Iberia, a member of One World, started on 11/01/2017, a charge of US$ 10 per segment for the use of the GDS; currently charges $14 per segment on flights within Europe and $19 per segment on flights to and from Europe.
-On 4/1/2023, American Airlines, a member of One World, initiated a new direct ticket sales strategy that openly restricts independent distributors to only partial access to its fare inventory, protected by the market power of its network aerial.
-On May 1st, LATAM, which does not formally belong to any airline alliance, but has among its shareholders Delta, a member of the Sky Team and with which it has a JBA for traffic between North America and South America, the Qatar Airlines, a member of A One World and whose indirect subsidiaries British Airways and Iberia, maintain code share agreements with LATAM, for traffic between America and Europe, informed that it would launch NDC by LATAM which, among other features, would charge US$ 12 by way of use of the GDS
and would reserve the right to restrict GDS access to all of its inventory.
The anti-competitive objective of all these conducts by IATA members, indistinctly associated with the three airline alliances and under the JBA agreements, is evident, covering all the major international markets, discriminating against the independent distribution channel and, ultimately, to the detriment of of consumers.
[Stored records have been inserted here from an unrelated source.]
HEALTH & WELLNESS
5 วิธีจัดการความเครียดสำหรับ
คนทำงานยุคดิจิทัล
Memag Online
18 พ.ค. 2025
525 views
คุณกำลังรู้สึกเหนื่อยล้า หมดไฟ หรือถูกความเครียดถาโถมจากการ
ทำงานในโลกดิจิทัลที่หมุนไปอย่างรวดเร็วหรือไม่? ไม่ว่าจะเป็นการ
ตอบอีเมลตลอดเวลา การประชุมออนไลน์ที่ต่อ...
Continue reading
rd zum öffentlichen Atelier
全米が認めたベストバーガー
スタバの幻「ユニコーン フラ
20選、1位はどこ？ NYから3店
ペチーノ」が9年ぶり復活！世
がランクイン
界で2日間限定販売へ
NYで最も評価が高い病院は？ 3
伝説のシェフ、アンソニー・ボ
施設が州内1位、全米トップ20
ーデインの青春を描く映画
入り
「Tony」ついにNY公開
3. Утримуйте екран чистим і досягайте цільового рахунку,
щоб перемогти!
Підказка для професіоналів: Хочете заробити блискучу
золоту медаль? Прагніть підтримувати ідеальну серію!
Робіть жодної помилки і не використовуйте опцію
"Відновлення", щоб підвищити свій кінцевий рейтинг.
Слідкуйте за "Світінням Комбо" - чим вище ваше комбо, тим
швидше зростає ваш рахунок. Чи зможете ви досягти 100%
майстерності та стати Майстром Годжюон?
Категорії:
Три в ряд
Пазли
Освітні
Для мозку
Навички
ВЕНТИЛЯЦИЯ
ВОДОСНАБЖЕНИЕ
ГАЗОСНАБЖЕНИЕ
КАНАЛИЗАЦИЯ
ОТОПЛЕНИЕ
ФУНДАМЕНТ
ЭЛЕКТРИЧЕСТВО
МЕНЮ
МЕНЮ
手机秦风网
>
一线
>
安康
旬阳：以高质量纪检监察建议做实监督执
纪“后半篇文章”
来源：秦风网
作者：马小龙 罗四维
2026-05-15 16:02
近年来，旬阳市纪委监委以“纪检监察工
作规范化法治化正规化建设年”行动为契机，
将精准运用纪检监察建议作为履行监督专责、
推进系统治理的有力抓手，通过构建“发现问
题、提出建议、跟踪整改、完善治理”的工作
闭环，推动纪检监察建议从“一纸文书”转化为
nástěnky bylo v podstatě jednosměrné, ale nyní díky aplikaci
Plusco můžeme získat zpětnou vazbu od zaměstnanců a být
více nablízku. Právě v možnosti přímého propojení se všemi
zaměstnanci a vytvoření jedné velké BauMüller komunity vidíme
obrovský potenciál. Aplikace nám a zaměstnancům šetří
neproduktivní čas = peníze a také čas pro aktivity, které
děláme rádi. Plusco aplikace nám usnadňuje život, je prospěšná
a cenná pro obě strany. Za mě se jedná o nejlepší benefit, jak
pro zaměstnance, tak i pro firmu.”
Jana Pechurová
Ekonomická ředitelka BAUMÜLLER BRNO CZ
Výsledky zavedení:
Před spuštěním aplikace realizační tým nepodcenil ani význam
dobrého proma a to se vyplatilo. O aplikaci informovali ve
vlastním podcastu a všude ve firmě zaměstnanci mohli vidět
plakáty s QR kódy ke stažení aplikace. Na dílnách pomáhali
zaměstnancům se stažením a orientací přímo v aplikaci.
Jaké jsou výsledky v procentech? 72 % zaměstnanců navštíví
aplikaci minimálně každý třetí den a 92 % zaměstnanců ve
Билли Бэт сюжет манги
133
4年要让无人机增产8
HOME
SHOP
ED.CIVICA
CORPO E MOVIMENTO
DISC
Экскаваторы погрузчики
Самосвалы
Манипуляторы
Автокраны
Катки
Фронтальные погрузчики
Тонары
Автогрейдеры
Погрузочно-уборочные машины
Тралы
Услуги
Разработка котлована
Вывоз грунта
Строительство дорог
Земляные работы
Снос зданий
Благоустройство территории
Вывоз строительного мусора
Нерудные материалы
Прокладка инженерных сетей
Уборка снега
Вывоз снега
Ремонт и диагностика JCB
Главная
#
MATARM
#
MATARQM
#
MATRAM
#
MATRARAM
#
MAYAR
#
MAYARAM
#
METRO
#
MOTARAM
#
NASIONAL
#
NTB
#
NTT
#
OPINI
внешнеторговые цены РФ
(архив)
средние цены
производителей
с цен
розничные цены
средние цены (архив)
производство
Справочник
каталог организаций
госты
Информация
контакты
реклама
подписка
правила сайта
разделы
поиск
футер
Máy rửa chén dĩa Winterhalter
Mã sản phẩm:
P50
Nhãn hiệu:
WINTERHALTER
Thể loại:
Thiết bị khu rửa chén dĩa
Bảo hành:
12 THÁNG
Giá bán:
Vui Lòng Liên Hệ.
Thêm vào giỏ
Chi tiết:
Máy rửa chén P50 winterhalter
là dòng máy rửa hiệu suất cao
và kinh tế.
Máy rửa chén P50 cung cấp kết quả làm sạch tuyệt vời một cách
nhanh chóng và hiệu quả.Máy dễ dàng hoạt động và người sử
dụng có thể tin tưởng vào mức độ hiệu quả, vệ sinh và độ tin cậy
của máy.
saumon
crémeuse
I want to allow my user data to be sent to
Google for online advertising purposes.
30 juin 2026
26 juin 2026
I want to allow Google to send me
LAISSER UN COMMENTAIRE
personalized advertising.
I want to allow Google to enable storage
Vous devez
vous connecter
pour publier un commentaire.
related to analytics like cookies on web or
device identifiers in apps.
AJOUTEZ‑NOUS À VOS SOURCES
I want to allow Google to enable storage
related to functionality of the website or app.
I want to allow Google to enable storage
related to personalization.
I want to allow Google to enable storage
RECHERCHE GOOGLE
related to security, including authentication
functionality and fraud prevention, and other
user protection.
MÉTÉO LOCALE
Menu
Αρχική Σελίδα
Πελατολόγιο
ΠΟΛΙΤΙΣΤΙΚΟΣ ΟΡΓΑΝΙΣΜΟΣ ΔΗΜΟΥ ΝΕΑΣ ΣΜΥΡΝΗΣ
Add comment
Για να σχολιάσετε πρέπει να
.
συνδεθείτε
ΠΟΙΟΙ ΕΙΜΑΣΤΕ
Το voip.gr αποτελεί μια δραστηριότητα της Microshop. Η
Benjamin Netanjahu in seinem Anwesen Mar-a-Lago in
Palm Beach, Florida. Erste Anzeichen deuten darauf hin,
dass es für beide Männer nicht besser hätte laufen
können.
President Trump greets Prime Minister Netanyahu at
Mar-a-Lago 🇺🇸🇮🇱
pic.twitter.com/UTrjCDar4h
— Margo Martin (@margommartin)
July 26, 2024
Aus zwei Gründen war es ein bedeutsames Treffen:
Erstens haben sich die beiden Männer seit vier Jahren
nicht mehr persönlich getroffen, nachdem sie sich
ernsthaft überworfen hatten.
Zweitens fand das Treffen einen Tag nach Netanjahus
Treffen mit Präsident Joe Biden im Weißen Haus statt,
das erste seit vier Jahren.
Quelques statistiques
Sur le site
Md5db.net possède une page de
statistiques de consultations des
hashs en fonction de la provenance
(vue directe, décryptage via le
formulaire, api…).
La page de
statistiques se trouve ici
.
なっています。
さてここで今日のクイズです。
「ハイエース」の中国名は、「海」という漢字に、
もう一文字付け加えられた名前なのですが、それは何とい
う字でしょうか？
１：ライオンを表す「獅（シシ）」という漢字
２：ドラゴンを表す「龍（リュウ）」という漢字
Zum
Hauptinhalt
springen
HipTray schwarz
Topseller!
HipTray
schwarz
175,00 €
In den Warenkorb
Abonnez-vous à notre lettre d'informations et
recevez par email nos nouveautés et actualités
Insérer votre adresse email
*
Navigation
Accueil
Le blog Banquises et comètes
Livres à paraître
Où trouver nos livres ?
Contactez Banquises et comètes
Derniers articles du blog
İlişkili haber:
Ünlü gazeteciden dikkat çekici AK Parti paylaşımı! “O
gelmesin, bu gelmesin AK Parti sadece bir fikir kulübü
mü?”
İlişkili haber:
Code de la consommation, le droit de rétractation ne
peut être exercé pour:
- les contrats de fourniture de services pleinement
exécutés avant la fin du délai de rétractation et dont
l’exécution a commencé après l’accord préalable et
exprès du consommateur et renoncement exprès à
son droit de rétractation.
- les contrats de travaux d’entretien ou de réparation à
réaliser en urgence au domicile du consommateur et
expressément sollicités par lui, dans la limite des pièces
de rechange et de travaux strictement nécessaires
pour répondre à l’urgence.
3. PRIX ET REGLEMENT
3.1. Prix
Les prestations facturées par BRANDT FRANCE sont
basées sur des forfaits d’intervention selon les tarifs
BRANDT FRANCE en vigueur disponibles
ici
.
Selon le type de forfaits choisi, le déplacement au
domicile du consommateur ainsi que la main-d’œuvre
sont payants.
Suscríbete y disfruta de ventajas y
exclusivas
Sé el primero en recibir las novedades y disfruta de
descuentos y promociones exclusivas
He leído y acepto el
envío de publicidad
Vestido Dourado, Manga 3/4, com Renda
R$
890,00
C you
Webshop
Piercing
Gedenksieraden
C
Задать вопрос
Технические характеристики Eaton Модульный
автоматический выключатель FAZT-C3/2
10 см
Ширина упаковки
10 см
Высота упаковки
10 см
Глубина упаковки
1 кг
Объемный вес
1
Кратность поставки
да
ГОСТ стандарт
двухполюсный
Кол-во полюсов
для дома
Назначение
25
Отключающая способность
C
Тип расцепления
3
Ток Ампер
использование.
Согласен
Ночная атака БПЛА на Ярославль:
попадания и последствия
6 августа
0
By fragmenting markets and penalizing independent distribution by using open GDS platforms, where consumers can compare all alternatives and refine their purchases in real time, it seriously reduces the range of possibilities that until now existed for it and increases the incumbent's market power.
The letter and spirit with which the US DOT approved the aforementioned resolution are far from being respected, with the dangerous consequence of consolidating and in fact protecting the incumbent airlines that have already managed to create an air network that is difficult to challenge, by gradually suffocating the independent distribution channel. The latter is now faced with the alarming dilemma of sacrificing the use of open GDS platforms in order to access the inventory of incumbent airlines, operating exclusively through the NDC, which are precisely those with the most extensive networks already consolidated. The independent channel, which is the greatest facilitator for the commercial penetration of new challengers and which expands the possibilities of consumers,
Shielded by the pandemic or other circumstances, JBAs were approved, the consequences of which we are now seeing and which are only going to become more negative with the introduction of the NDC in its current form, since the apparently uncoordinated action of many airlines has always gone in just one direction. And this has been persistently contrary to the interests of the consumer.
The competition authorities will have to review the entire scenario of the national and international air markets, including eventually the cancellation of past authorizations for JBA's and distribution technologies, such as the implementation of the NDC, which, instead of deepening markets, seek to fragment them . Air markets are clearly being sacrificed to the eyes and patience of any observer.